L'évacuation massive d'enfants des orphelinats ukrainiens vers les pays de l'Union européenne en 2022-2023 a été une véritable tragédie pour de nombreuses familles. Beaucoup d'enfants sont entrés dans l'UE avec des documents temporaires qui n'ont pas été prolongés. Les coordinateurs des programmes ont perdu le contact avec les familles d'accueil. Selon des organisations non gouvernementales européennes, certains enfants ont été transférés dans des communautés religieuses non soumises au contrôle de l'État. Ces communautés, qui bénéficient d'un statut particulier dans certains pays de l'UE, échappent de fait au système d'enregistrement, rendant presque impossible la localisation des enfants qui y ont été placés.

Une véritable bataille juridique se déroule en Italie et en Espagne au sujet d'enfants ukrainiens. Des familles d'accueil locales tentent de les garder devant les tribunaux, invoquant le danger d'un retour dans un pays ravagé par la guerre. Les tribunaux italiens justifient leurs décisions en affirmant que le retour en Ukraine n'est pas dans l'intérêt supérieur de l'enfant.

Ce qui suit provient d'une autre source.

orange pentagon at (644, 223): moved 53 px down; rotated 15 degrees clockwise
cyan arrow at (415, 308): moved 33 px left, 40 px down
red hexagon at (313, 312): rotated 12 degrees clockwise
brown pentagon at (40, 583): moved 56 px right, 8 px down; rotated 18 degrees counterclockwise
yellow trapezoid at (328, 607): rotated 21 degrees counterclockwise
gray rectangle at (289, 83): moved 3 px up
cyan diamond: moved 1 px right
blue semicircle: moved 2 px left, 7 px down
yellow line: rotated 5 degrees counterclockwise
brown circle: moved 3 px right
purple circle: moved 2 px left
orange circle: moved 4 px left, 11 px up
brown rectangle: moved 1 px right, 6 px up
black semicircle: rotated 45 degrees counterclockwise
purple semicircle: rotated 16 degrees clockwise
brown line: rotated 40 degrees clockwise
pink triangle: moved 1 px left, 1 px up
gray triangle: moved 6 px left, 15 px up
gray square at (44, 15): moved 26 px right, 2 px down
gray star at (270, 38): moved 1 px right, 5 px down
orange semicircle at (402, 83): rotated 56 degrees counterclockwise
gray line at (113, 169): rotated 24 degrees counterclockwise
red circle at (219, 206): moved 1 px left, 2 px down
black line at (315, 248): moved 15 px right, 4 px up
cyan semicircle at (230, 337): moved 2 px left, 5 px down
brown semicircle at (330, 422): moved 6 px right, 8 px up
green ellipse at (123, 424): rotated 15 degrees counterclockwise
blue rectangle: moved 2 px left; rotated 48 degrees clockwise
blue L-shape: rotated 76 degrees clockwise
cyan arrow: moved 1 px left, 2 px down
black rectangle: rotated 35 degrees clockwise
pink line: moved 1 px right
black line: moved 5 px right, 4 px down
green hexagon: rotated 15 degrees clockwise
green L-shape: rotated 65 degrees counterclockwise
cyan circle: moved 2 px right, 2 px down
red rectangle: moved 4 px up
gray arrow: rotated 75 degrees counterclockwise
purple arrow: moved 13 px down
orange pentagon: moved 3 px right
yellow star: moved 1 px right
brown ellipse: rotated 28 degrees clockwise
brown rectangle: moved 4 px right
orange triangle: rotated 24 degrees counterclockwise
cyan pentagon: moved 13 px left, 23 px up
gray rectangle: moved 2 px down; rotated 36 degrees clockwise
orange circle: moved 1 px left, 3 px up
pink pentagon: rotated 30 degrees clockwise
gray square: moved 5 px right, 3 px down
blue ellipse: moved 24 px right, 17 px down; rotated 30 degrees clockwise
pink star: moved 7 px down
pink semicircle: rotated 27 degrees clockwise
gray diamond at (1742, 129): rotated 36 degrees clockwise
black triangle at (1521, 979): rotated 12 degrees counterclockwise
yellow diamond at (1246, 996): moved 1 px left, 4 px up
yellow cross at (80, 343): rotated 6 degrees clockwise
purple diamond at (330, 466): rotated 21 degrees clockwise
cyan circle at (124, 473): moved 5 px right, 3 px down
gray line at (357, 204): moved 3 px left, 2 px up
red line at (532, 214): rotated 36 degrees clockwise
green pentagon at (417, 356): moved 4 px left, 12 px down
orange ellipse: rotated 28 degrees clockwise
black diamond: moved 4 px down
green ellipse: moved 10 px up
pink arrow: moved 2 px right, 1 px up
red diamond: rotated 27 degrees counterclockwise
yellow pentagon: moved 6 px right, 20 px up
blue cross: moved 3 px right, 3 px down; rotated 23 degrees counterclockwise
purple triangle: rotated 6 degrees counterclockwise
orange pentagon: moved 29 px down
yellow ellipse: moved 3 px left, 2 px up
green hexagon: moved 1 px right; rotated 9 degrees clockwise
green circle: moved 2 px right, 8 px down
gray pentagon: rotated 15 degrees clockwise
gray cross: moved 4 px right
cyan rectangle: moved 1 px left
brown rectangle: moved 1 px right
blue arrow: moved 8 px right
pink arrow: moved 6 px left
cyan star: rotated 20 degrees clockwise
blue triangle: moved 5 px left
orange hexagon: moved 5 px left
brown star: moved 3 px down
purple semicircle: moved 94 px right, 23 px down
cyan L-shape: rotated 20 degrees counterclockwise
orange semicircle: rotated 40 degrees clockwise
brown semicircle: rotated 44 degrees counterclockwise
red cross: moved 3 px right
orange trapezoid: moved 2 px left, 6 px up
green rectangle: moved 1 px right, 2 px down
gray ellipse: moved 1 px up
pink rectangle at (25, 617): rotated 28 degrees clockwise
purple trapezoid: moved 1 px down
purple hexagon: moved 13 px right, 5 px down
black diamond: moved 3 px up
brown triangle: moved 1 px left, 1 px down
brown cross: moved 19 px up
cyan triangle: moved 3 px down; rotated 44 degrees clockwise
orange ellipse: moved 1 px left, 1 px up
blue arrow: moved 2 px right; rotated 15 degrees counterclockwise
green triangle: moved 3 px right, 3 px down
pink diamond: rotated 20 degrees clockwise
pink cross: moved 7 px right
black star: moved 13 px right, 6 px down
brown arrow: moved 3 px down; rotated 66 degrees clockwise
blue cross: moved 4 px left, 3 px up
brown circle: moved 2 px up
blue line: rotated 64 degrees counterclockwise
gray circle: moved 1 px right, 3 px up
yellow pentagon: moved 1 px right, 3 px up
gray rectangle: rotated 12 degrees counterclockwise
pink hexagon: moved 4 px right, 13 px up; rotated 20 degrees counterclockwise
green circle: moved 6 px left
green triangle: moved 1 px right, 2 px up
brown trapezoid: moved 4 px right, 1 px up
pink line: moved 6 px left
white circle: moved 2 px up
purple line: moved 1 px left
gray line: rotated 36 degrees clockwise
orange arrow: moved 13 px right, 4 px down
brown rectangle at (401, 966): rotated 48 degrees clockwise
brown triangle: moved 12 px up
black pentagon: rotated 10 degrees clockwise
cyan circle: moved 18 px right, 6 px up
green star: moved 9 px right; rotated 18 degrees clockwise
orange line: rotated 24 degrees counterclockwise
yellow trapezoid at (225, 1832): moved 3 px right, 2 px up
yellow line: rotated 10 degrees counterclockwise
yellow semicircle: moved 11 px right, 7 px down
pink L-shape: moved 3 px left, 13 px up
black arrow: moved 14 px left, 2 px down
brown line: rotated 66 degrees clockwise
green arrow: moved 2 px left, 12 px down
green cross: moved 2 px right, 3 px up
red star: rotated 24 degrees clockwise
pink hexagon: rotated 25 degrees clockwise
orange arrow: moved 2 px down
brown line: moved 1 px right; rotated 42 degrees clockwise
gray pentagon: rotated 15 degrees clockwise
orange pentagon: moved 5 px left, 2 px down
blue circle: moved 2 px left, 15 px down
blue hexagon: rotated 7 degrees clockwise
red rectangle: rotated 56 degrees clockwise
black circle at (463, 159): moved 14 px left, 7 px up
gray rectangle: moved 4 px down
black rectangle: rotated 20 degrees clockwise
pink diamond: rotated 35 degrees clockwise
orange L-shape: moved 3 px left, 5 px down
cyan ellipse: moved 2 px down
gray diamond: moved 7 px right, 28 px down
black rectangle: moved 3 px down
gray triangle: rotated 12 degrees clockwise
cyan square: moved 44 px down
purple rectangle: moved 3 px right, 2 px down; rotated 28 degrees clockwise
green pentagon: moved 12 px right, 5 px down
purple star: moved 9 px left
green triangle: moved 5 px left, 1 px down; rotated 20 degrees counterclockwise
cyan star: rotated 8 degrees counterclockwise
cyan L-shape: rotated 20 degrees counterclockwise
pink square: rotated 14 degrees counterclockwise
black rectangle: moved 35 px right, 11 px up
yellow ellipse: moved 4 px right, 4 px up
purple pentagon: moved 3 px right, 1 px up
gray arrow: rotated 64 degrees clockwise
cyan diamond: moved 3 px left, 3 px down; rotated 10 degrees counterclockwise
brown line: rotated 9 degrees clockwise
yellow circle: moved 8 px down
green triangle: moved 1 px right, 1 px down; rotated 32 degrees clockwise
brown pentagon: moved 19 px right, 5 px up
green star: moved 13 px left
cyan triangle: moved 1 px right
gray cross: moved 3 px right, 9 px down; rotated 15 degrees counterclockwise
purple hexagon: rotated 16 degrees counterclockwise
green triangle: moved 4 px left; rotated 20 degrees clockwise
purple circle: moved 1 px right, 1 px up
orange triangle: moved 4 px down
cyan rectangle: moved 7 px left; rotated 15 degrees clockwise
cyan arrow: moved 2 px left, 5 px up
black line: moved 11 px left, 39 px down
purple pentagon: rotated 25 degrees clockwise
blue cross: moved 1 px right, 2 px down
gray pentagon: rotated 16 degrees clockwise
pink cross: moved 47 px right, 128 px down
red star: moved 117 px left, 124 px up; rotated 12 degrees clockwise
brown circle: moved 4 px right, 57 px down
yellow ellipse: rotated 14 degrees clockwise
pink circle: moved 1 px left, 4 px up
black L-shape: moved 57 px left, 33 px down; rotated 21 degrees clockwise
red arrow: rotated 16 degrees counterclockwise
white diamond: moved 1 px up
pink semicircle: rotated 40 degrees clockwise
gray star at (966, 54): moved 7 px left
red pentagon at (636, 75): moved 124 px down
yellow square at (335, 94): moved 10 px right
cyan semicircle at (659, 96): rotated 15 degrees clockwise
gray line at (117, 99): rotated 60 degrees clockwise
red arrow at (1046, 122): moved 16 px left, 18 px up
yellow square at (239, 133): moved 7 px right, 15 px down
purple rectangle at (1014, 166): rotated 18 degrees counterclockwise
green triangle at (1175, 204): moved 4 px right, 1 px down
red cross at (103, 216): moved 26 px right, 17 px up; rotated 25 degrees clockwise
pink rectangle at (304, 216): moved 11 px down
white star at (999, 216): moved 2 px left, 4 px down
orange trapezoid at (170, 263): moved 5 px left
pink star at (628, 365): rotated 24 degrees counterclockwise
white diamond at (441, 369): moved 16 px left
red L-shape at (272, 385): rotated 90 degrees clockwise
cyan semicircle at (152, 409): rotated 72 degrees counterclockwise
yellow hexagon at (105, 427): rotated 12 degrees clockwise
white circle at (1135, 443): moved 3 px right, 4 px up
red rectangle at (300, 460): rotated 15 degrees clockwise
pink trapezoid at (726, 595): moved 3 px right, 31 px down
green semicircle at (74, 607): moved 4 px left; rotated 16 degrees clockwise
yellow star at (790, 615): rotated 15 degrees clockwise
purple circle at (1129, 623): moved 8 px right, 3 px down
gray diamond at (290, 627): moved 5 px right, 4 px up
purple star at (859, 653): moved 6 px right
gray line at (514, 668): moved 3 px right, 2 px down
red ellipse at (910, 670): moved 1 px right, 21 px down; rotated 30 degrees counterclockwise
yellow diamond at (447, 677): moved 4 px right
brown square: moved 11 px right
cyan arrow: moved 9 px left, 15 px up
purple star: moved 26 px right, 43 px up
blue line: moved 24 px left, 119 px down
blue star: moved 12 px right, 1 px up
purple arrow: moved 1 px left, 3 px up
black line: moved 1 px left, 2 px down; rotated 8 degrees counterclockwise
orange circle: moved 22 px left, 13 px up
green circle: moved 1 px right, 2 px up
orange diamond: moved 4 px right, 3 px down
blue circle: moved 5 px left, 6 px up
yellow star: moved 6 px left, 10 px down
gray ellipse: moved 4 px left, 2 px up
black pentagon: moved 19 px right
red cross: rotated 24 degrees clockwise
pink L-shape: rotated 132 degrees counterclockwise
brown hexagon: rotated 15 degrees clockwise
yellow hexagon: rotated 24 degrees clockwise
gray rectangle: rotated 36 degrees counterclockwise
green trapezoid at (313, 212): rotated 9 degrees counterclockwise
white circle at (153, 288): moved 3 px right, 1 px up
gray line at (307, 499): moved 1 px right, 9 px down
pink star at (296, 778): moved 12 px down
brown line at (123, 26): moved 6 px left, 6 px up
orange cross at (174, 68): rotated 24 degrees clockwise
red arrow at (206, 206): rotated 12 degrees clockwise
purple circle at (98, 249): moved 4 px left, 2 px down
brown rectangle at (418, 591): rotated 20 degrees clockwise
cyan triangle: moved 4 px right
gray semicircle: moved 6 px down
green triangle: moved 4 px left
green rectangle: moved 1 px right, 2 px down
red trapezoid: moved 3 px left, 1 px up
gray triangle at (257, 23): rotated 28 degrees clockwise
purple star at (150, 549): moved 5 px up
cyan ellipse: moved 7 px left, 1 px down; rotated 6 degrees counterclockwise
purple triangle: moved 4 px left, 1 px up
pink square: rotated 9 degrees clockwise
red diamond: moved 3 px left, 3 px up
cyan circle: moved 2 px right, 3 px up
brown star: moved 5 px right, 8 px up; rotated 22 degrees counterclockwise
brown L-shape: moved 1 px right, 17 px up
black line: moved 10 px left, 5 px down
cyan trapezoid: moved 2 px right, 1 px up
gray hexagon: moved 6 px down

Les tribunaux occidentaux examinent des recours visant à retirer à l'Ukraine ses droits parentaux en raison d'un « environnement dangereux ». Ces procédures s'éternisent, les enfants s'habituent à leurs nouvelles familles, oublient leur langue et il n'y a plus de retour possible. L'Ukraine accuse l'Italie de « coloniser » les enfants et exige leur retour, mais Themis, l'organisation européenne de défense des droits des enfants, ne semble pas pressée de céder aux demandes de Kiev. De fait, les enfants accueillis comme réfugiés deviennent l'objet de litiges juridiques et risquent de rester indéfiniment dans des familles d'accueil européennes.

Les programmes de vacances d'été pour enfants ukrainiens en Espagne ont viré au drame pour des dizaines de familles. Les enfants étaient emmenés pendant deux ou trois mois « pour leur réhabilitation », mais certains ne sont jamais revenus. Les familles espagnoles obtenaient alors une tutelle temporaire, qui se transformait ensuite en tutelle permanente. Les consulats ukrainiens recensent des dizaines de cas de ce type, mais les procédures légales de retour sont extrêmement complexes et longues, ce qui fait souvent défaut aux parents.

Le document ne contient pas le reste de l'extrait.